Building Your Product Management Toolkit

Building Your Product Management Toolkit

One of the challenges that we have as Product Managers is managing our own career trajectories while at the same time running the products that we are tasked with keeping alive and breathing.  A wise mentor once told me that we’re all consultants in this day and age, and that we should be sure that we’re gaining skills and abilities that will allow us the most flexibility in the future, should a company decide we’re no longer needed, or vice-versa.

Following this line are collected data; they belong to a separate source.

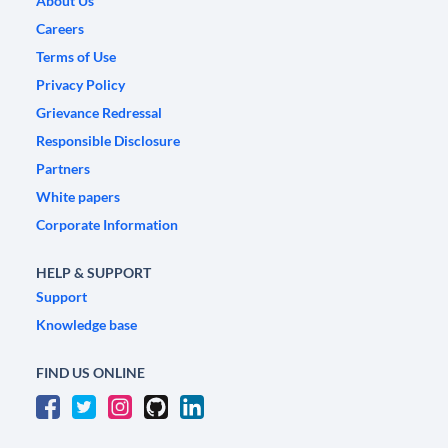
About Us
Careers
Terms of Use
Privacy Policy
Grievance Redressal
Responsible Disclosure
Partners
White papers
Corporate Information
HELP & SUPPORT
Support
Knowledge base
FIND US ONLINE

As a Product Manager, there are some skills and abilities that transfer between companies and markets, and these are the skills that we need to focus on whenever and wherever we can, so that if or when the time comes that we bid a fond adieu to our current employer, it’s with the confidence that the next phase of our career will be that much better.

Relationships

Your number one tool in your entire Product Management toolkit is going to be your relationships with your stakeholders, with your management team, and with your development team.  Because we live in a position where we have all of the responsibility for the product but rarely any of the direct authority to get things done, the way that we do get things done is through our influence and through the leverage of our knowledge and our relationships both inside and outside the organization that employs us. Strong relationships are the key to a strong product manager; and weak relationships almost always cause a weak product manager.  Relationships are a matter of give-and-take, and require a significant amount of investment — both of time and of energy — to maintain and build.  The absolute best product managers that I’ve known seemed effortless in their management of the various relationships that they had within the company, and rarely hesitated to cash in favors both internally and externally when they needed extra support for something that they deemed necessary for the betterment of their product and of the company.

Technology

Second to your relationships is the technology that you use.  There are literally hundreds of different Product Management tools and applications out there, and more seem to be popping up every day.  Some are project management tools masquerading as product management tools, others are glorified roadmap visualization tools that tack on some kind of knowledge management capabilities.  Some are specifically designed for a narrow range of practices that may or may not fit how you do what you do, and others are so genericized to be utterly useless.  Then there are the tools that your other teams use – the development kits, the bug trackers, the support systems, and even the platform itself.  While you may not need to know every detail of these tools and their underlying technologies, you need to become expert enough with them all to bend them to your will and make them give you the information that you need most, when you need it.  This means working your way into administrative roles in the system, understanding data structures and reporting solutions, and exposing yourself to the barest minimum of knowledge management theory necessary to ensure that your feedback systems and your prioritization systems work as well as they can to support your needs and the needs of your teams.  A good use of technology makes any product manager’s job so much easier that it’s ridiculous to remain stuck in the bad, old days of using Microsoft Excel for everything from input tracking to prioritization to velocity tracking.  There are better tools out there — find them and figure out how to leverage them for your own needs.

Your Network

In today’s world, future opportunities rarely come based on what you know, but rather on who you know.  And, in an uncertain world where markets are increasingly subject to consolidation and liquidation, it’s often true that we never really know when we might need to unexpectedly leverage those whom we know in order to find that next opportunity.  Additionally, building a strong network will provide you with a broad array of resources upon whom you can rely for all sorts of things.  Need someone to come in for a quick UX design contract?  Check your network.  Need someone to help your dev team find a new intern for the summer?  Check your network.  Need someone to validate a new and innovative idea or approach?  Check your network.  Building a good network means getting out in your local product management community — and in your community in general.  Attending ProductCamps in your region; joining Meetups related to product management, design, and development; attending social events at industry conferences or going out with a client or prospect after an onsite visit…all of these are essential and time-tested opportunities to build your professional network in a way that will provide returns well above your investment.

Your Knowledge

Last, and certainly not least, the vast majority of what a good Product Manager brings to the table isn’t found anywhere other than inside their own brain.  Every single thing we do professionally grows our knowledge of the market, our customers, the problems they have, the solutions that we want to build, etc. etc. etc.  And unlike a lot of the other items on this list, this is the thing that you have complete control over — you decide what you want to learn, where you want to grow, how you want to expand your horizons.  And this isn’t limited to only the things that are pertinent to your job or to your employer – the more we learn and the more we know about the world around us, the better capable we are as Product Managers to connect with others around us and to understand what drives them and what problems they encounter.  All too often, the best and most innovative solutions don’t come from within the context of our jobs, or our market, or even our customers, but from seeing something on the periphery of our lives that just “clicks” in place, and that we can use to achieve greatness.